'''

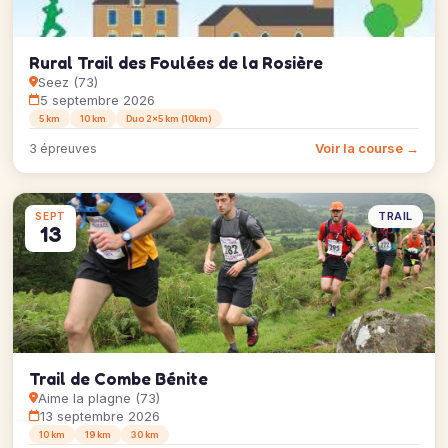
Rural Trail des Foulées de la Rosière
Seez (73)
5 septembre 2026
5 km
10 km
Duo 2x5 km (10km)
Voir la course →
3 épreuves
TRAIL
SEPT
13
Trail de Combe Bénite
Aime la plagne (73)
13 septembre 2026
10 km
19 km
30 km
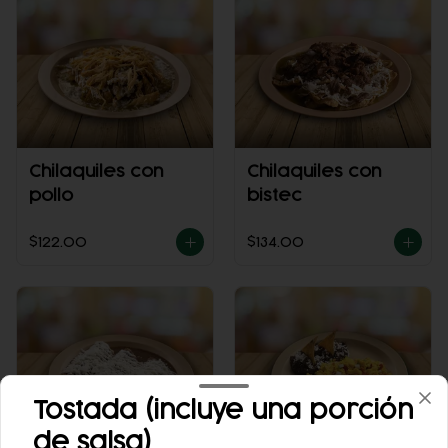
Chilaquiles con
Chilaquiles con
pollo
bistec
$122.00
$134.00
Tostada (incluye una porción
de salsa)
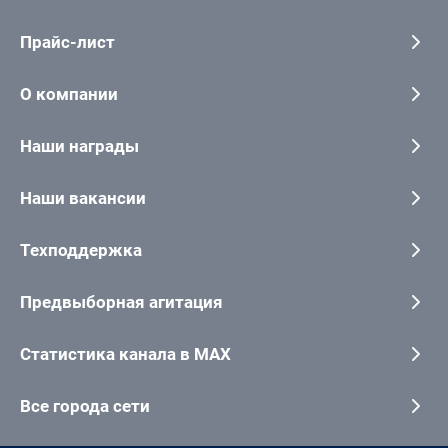
Прайс-лист
О компании
Наши награды
Наши вакансии
Техподдержка
Предвыборная агитация
Статистика канала в MAX
Все города сети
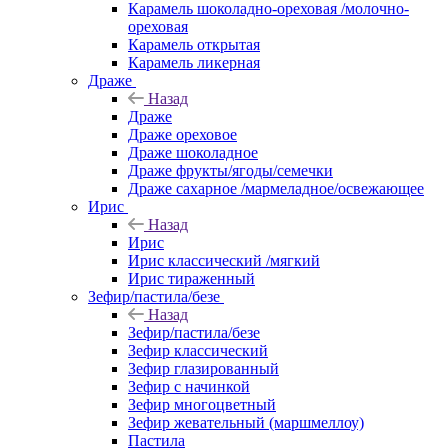
Карамель шоколадно-ореховая /молочно-
ореховая
Карамель открытая
Карамель ликерная
Драже
Назад
Драже
Драже ореховое
Драже шоколадное
Драже фрукты/ягоды/семечки
Драже сахарное /мармеладное/освежающее
Ирис
Назад
Ирис
Ирис классический /мягкий
Ирис тираженный
Зефир/пастила/безе
Назад
Зефир/пастила/безе
Зефир классический
Зефир глазированный
Зефир с начинкой
Зефир многоцветный
Зефир жевательный (маршмеллоу)
Пастила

'''

_Task details_
Within the data above, find the lines that contain the word "Зефир" and copy each of them.

_Result below_
Зефир/пастила/безе
Зефир/пастила/безе
Зефир классический
Зефир глазированный
Зефир с начинкой
Зефир многоцветный
Зефир жевательный (маршмеллоу)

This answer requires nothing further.